No recortes, optimiza.

No recortes, optimiza.

Si bien ambos términos son utilizados indistintamente lo cierto es que optimizar y recortar no son sinónimos. Recortar supone una acción puntual sobre un presupuesto específico con consecuencias inmediatas. Optimizar alude a un proceso continuo de mejora cuyos resultados se conocen en períodos de tiempo más largos.

Ante la aparición de una crisis, las organizaciones tienden a implementar medidas que reducen o que incluso llegan a eliminar costos y gastos. Se trata de un intento por protegerse y superar de la mejor manera posible la adversidad. En esos momentos complicados es importante tener en cuenta que reducir o eliminar determinadas partidas presupuestarias puede convertirse en un error que desemboque en una pérdida aún mayor de la que se trataba de evitar. Dejar de invertir en procesos de investigación y desarrollo, en la formación y capacitación de las personas que componen la organización o dejar de lado la implementación de estrategias de marketing, pueden parecer la respuesta adecuada para resolver de manera inmediata una situación de crisis, pero en el medio y largo plazo expondrán a la empresa a problemas mayores y, posiblemente, de difícil solución. Por tanto, optimizar costes a través de la exploración continua de oportunidades se convierte en la mejor opción para mejorar los resultados en las organizaciones, ganar en competitividad y estar preparados ante la posible aparición futura de problemas.

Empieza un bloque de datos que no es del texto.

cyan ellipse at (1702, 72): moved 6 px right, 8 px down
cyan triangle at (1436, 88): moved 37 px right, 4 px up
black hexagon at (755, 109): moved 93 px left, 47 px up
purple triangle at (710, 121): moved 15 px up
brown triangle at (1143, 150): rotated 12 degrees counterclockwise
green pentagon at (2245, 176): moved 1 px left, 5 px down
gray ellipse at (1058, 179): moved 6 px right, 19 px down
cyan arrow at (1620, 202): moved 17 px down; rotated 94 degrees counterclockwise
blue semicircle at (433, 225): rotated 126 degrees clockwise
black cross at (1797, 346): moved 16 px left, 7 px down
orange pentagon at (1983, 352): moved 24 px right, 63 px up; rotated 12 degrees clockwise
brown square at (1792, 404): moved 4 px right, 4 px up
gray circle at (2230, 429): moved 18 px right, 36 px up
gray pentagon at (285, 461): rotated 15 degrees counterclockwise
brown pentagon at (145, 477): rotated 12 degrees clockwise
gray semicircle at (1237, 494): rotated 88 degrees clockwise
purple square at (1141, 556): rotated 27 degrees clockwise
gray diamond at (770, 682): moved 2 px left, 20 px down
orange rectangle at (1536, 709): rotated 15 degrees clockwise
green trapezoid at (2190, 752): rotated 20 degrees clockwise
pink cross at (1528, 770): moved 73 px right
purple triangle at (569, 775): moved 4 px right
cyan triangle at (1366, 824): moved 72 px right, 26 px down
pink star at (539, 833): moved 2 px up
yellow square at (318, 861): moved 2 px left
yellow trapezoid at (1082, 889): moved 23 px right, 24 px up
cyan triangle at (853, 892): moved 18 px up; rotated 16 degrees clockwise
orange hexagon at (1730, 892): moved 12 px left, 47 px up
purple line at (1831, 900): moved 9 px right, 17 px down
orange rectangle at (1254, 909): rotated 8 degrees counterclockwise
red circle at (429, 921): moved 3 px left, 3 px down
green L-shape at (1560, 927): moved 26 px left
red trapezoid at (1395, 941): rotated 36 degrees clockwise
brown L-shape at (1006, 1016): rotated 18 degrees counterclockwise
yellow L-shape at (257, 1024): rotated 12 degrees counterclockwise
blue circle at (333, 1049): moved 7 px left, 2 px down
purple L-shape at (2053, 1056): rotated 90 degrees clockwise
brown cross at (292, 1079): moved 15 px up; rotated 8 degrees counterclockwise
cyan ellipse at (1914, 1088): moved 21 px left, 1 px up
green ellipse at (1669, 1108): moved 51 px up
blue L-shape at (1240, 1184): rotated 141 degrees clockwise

Tomar buenas decisiones en cuanto al manejo de los costes en las empresas supone que se puedan obtener productos o servicios de calidad con un menor gasto, lo que permite ofrecer precios más ajustados a los clientes, mejorar la posición ante la competencia y, por tanto, aumentar la rentabilidad de la empresa. Para ello, es conveniente contar con un sistema de información y cálculo de costes que facilite la toma de decisiones de una forma racional. De otro modo, las decisiones serán precipitadas y se basarán en la siempre intuición, lo que en pocas ocasiones conducen hacia el éxito a las organizaciones.

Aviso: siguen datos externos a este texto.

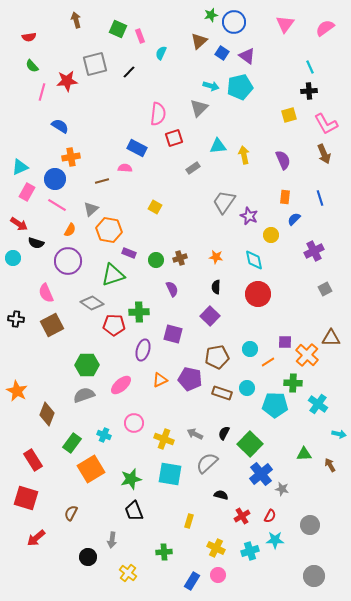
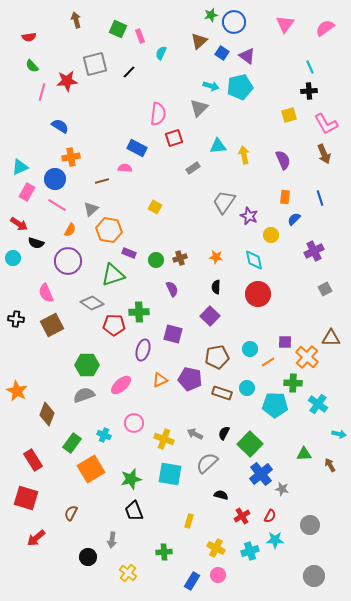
orange cross at (307, 355): moved 2 px down
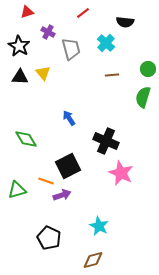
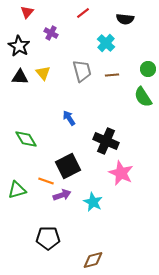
red triangle: rotated 32 degrees counterclockwise
black semicircle: moved 3 px up
purple cross: moved 3 px right, 1 px down
gray trapezoid: moved 11 px right, 22 px down
green semicircle: rotated 50 degrees counterclockwise
cyan star: moved 6 px left, 24 px up
black pentagon: moved 1 px left; rotated 25 degrees counterclockwise
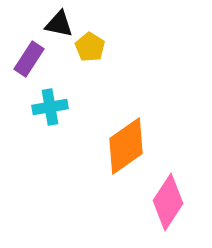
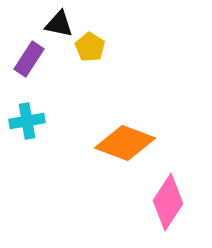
cyan cross: moved 23 px left, 14 px down
orange diamond: moved 1 px left, 3 px up; rotated 56 degrees clockwise
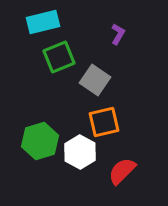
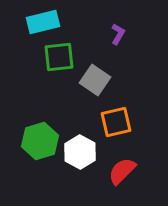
green square: rotated 16 degrees clockwise
orange square: moved 12 px right
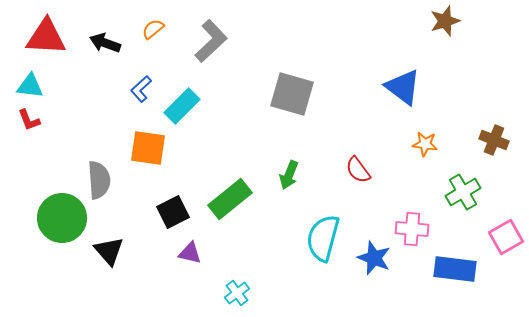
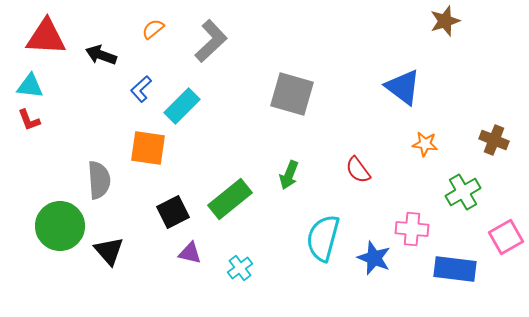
black arrow: moved 4 px left, 12 px down
green circle: moved 2 px left, 8 px down
cyan cross: moved 3 px right, 25 px up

La consultora Gartner publicó hace unos años un informe sobre el tema. En su presentación, Stewart Buchanan declaró que “la optimización de costes se ha convertido en una disciplina orientada al negocio que guía el gasto y la reducción de costes a la vez que incrementa el valor del negocio”. Este último aspecto es muy relevante ya que sería un grave error llevar adelante cualquier acción de mejora en los costes si, al mismo tiempo, disminuye la calidad de los productos o servicios ofrecidos porque provocaría una disminución del valor de la compañía.

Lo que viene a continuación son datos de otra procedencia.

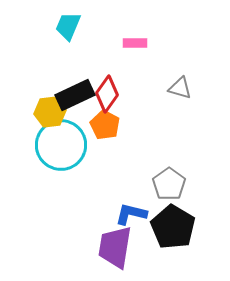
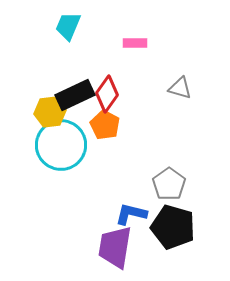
black pentagon: rotated 15 degrees counterclockwise
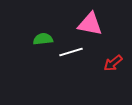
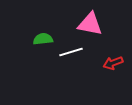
red arrow: rotated 18 degrees clockwise
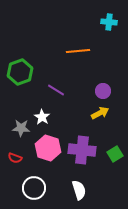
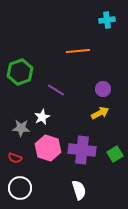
cyan cross: moved 2 px left, 2 px up; rotated 14 degrees counterclockwise
purple circle: moved 2 px up
white star: rotated 14 degrees clockwise
white circle: moved 14 px left
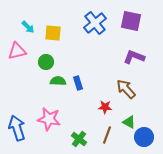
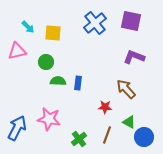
blue rectangle: rotated 24 degrees clockwise
blue arrow: rotated 45 degrees clockwise
green cross: rotated 14 degrees clockwise
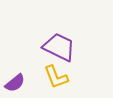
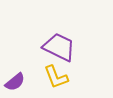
purple semicircle: moved 1 px up
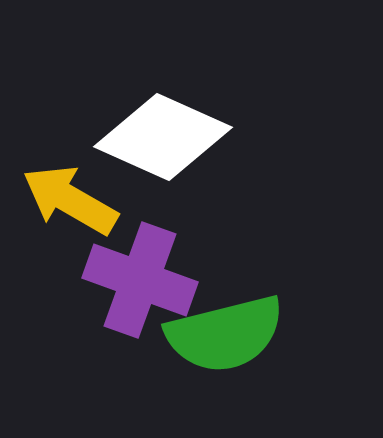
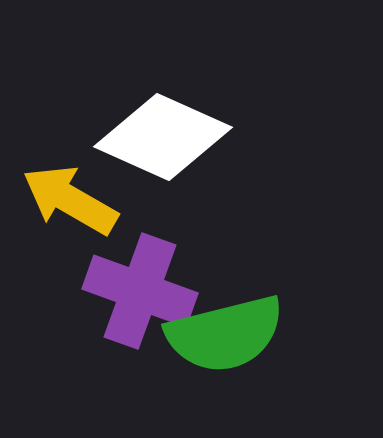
purple cross: moved 11 px down
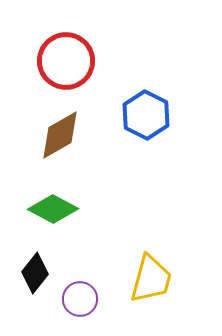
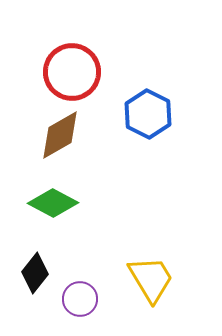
red circle: moved 6 px right, 11 px down
blue hexagon: moved 2 px right, 1 px up
green diamond: moved 6 px up
yellow trapezoid: rotated 46 degrees counterclockwise
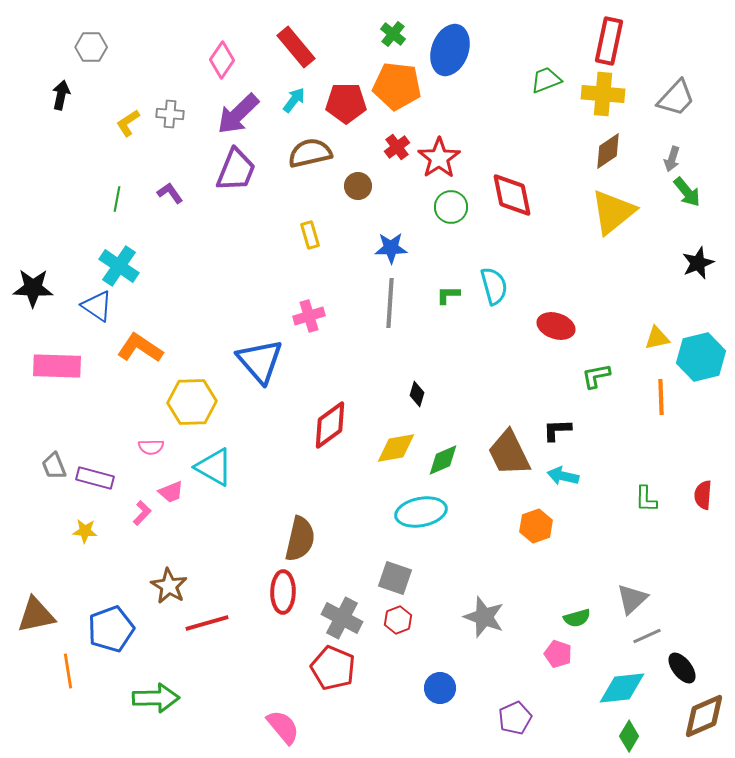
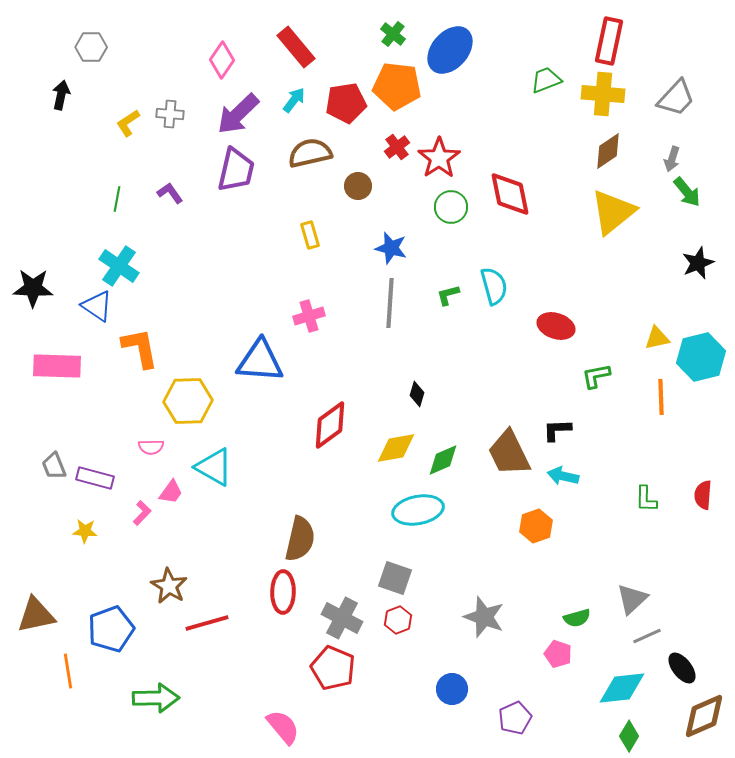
blue ellipse at (450, 50): rotated 21 degrees clockwise
red pentagon at (346, 103): rotated 9 degrees counterclockwise
purple trapezoid at (236, 170): rotated 9 degrees counterclockwise
red diamond at (512, 195): moved 2 px left, 1 px up
blue star at (391, 248): rotated 16 degrees clockwise
green L-shape at (448, 295): rotated 15 degrees counterclockwise
orange L-shape at (140, 348): rotated 45 degrees clockwise
blue triangle at (260, 361): rotated 45 degrees counterclockwise
yellow hexagon at (192, 402): moved 4 px left, 1 px up
pink trapezoid at (171, 492): rotated 32 degrees counterclockwise
cyan ellipse at (421, 512): moved 3 px left, 2 px up
blue circle at (440, 688): moved 12 px right, 1 px down
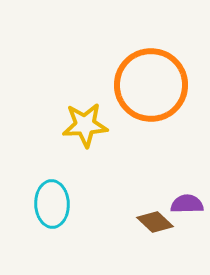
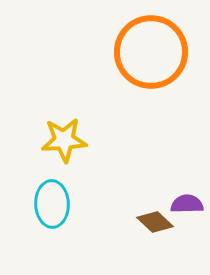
orange circle: moved 33 px up
yellow star: moved 21 px left, 15 px down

La optimización de costes trata de encontrar fórmulas para reducir los gastos innecesarios y mejorar las eficiencias operativas. Existen diversas formas encaminadas a optimizar costes. Entre las de implementación más rápida se encuentra la negociación con proveedores. En ocasiones la empresa se acomoda de tal manera en su relación con el proveedor que deja de estudiar el mercado lo que puede suponer pagar un sobrecoste. Esta negociación no tiene necesariamente que versar alrededor del precio ya que existen otros puntos y condiciones, como los plazos de entrega o los costes de envío, en donde se puede reducir el gasto. Concentrar costes en un mismo proveedor permite ahorrar en gastos administrativos y de gestión, pero a la vez supone asumir ciertos riesgos. Una excesiva concentración en un único proveedor puede desencadenar una catástrofe si se produce un fallo en el suministro. También es relativamente fácil rediseñar esta cadena de suministro de manera que se eliminen intermediarios innecesarios, por un lado, pero también para evitar las grandes acumulaciones de materiales que requieran de amplios espacios de almacenaje. Reducir en la medida de lo posible los consumos, buscar alternativas a procesos o especificaciones como pueden ser los embalajes, externalizar determinados proyectos o buscar alianzas estratégicas que permitan obtener ahorros por volúmenes de compra o en la logística, pueden ser buenos puntos de partida para iniciar un programa de optimización de procesos y costes.

Una vez iniciado el proceso de optimización sabremos cuál fue el punto de partida, pero nunca conoceremos un punto final ya que siempre se presentarán nuevas oportunidades para la mejora.